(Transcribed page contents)
┌────────

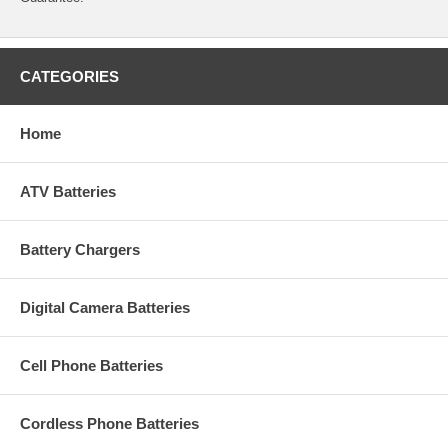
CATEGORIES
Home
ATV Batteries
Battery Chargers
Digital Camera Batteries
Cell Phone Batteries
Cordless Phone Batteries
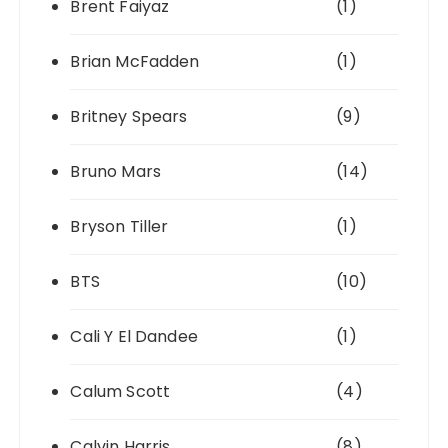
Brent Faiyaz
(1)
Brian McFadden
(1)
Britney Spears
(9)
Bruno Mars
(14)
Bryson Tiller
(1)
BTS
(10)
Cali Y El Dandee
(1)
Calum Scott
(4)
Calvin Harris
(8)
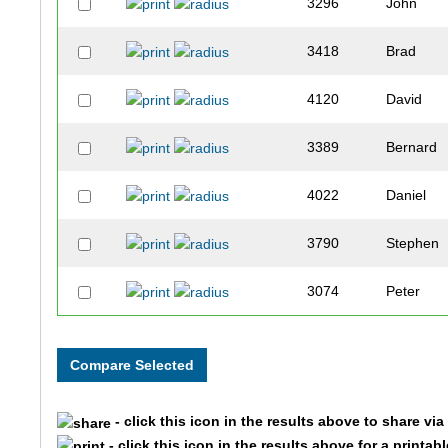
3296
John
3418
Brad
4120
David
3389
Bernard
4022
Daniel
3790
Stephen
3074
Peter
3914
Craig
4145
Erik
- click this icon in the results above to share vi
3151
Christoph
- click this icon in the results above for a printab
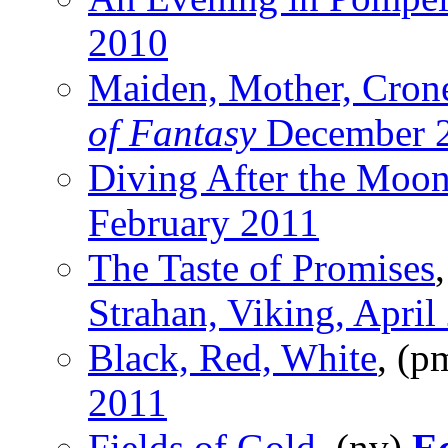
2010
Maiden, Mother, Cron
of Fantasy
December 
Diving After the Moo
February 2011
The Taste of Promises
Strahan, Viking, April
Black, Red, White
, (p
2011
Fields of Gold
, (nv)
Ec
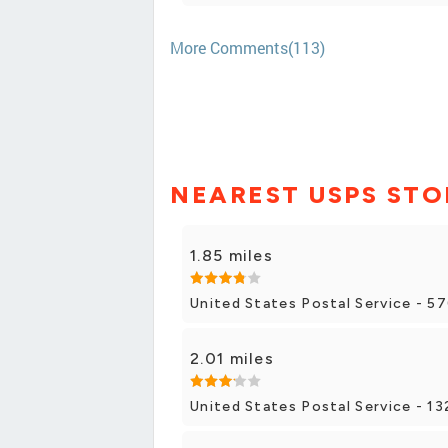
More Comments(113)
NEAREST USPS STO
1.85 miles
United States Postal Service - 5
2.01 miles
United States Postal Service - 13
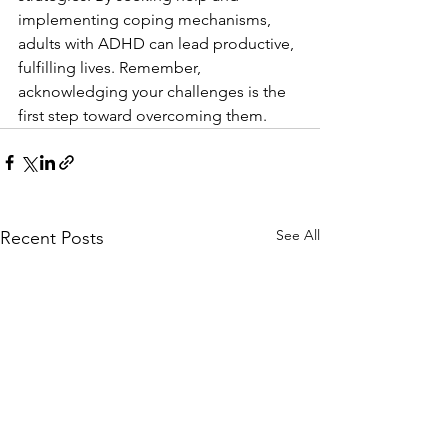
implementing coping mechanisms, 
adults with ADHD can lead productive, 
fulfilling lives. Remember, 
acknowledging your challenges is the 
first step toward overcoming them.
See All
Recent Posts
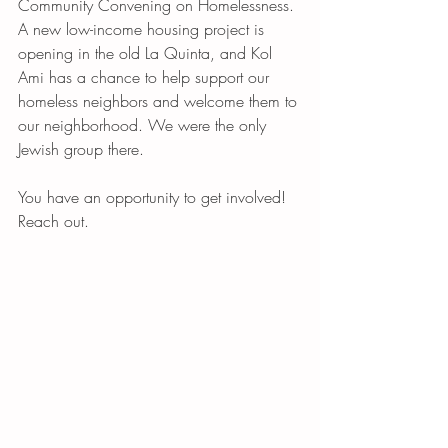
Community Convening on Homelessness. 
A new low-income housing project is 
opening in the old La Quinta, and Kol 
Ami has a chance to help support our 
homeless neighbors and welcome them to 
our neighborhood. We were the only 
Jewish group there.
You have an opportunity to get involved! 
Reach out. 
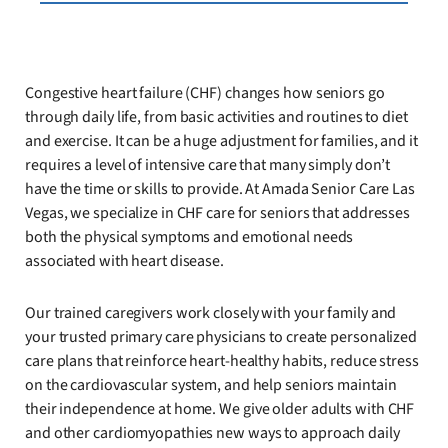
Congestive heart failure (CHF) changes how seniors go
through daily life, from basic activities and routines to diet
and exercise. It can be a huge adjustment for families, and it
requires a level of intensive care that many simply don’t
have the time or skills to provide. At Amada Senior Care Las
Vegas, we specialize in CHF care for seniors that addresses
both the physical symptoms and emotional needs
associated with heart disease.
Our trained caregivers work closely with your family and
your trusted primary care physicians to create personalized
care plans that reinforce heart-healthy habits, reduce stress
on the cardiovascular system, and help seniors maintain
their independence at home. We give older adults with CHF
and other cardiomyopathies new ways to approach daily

└────────

[EXERCISE GOAL]:
Where an entry holds an image, drop the image and copy the remaining text exactly.

[SOLVED EXERCISE]:
CATEGORIES
Home
ATV Batteries
Battery Chargers
Digital Camera Batteries
Cell Phone Batteries
Cordless Phone Batteries
Brent Faiyaz
(1)
Brian McFadden
(1)
Britney Spears
(9)
Bruno Mars
(14)
Bryson Tiller
(1)
BTS
(10)
Cali Y El Dandee
(1)
Calum Scott
(4)
Calvin Harris
(8)
3296
John
3418
Brad
4120
David
3389
Bernard
4022
Daniel
3790
Stephen
3074
Peter
3914
Craig
4145
Erik
- click this icon in the results above to share vi
3151
Christoph
- click this icon in the results above for a printab
2010
Maiden, Mother, Cron
of Fantasy
December 
Diving After the Moo
February 2011
The Taste of Promises
Strahan, Viking, April
Black, Red, White
, (p
2011
Fields of Gold
, (nv)
Ec
More Comments(113)
NEAREST USPS STO
1.85 miles
United States Postal Service - 5
2.01 miles
United States Postal Service - 13
implementing coping mechanisms, 
adults with ADHD can lead productive, 
fulfilling lives. Remember, 
acknowledging your challenges is the 
first step toward overcoming them.
See All
Recent Posts
Community Convening on Homelessness. 
A new low-income housing project is 
opening in the old La Quinta, and Kol 
Ami has a chance to help support our 
homeless neighbors and welcome them to 
our neighborhood. We were the only 
Jewish group there.
You have an opportunity to get involved! 
Reach out. 
Congestive heart failure (CHF) changes how seniors go
through daily life, from basic activities and routines to diet
and exercise. It can be a huge adjustment for families, and it
requires a level of intensive care that many simply don’t
have the time or skills to provide. At Amada Senior Care Las
Vegas, we specialize in CHF care for seniors that addresses
both the physical symptoms and emotional needs
associated with heart disease.
Our trained caregivers work closely with your family and
your trusted primary care physicians to create personalized
care plans that reinforce heart-healthy habits, reduce stress
on the cardiovascular system, and help seniors maintain
their independence at home. We give older adults with CHF
and other cardiomyopathies new ways to approach daily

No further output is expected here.